**WHAT THE EXERCISE ASKS**
Give back every line of the data below exactly.

**EXTRACTED RECORDS**
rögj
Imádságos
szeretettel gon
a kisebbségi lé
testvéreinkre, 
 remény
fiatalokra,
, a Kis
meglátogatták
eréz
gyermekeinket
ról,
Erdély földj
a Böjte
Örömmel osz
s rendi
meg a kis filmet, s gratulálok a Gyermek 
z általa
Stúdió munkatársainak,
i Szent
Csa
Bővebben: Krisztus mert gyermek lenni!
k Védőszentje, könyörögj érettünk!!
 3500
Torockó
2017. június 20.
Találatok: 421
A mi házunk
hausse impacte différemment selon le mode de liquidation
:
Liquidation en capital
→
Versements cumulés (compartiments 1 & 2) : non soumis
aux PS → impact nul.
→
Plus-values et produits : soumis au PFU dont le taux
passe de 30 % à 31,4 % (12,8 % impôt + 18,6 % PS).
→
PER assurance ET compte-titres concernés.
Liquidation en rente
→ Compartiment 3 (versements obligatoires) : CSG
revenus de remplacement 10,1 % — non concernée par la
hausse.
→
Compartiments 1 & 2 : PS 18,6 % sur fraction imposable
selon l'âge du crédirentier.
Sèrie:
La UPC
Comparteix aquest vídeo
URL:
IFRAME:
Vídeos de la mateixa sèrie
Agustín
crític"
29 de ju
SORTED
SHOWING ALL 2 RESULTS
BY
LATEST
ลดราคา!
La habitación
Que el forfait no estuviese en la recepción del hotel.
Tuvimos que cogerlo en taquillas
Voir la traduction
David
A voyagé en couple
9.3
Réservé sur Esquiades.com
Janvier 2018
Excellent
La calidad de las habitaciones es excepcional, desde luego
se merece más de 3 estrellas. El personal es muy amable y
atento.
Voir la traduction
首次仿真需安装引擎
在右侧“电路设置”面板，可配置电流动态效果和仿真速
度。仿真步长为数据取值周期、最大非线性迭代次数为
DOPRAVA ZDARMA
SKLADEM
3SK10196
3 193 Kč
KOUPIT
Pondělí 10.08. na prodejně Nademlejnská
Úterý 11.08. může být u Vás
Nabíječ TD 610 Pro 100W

**EXERCISE SOLUTION**
rögj
Imádságos
szeretettel gon
a kisebbségi lé
testvéreinkre, 
 remény
fiatalokra,
, a Kis
meglátogatták
eréz
gyermekeinket
ról,
Erdély földj
a Böjte
Örömmel osz
s rendi
meg a kis filmet, s gratulálok a Gyermek 
z általa
Stúdió munkatársainak,
i Szent
Csa
Bővebben: Krisztus mert gyermek lenni!
k Védőszentje, könyörögj érettünk!!
 3500
Torockó
2017. június 20.
Találatok: 421
A mi házunk
hausse impacte différemment selon le mode de liquidation
:
Liquidation en capital
→
Versements cumulés (compartiments 1 & 2) : non soumis
aux PS → impact nul.
→
Plus-values et produits : soumis au PFU dont le taux
passe de 30 % à 31,4 % (12,8 % impôt + 18,6 % PS).
→
PER assurance ET compte-titres concernés.
Liquidation en rente
→ Compartiment 3 (versements obligatoires) : CSG
revenus de remplacement 10,1 % — non concernée par la
hausse.
→
Compartiments 1 & 2 : PS 18,6 % sur fraction imposable
selon l'âge du crédirentier.
Sèrie:
La UPC
Comparteix aquest vídeo
URL:
IFRAME:
Vídeos de la mateixa sèrie
Agustín
crític"
29 de ju
SORTED
SHOWING ALL 2 RESULTS
BY
LATEST
ลดราคา!
La habitación
Que el forfait no estuviese en la recepción del hotel.
Tuvimos que cogerlo en taquillas
Voir la traduction
David
A voyagé en couple
9.3
Réservé sur Esquiades.com
Janvier 2018
Excellent
La calidad de las habitaciones es excepcional, desde luego
se merece más de 3 estrellas. El personal es muy amable y
atento.
Voir la traduction
首次仿真需安装引擎
在右侧“电路设置”面板，可配置电流动态效果和仿真速
度。仿真步长为数据取值周期、最大非线性迭代次数为
DOPRAVA ZDARMA
SKLADEM
3SK10196
3 193 Kč
KOUPIT
Pondělí 10.08. na prodejně Nademlejnská
Úterý 11.08. může být u Vás
Nabíječ TD 610 Pro 100W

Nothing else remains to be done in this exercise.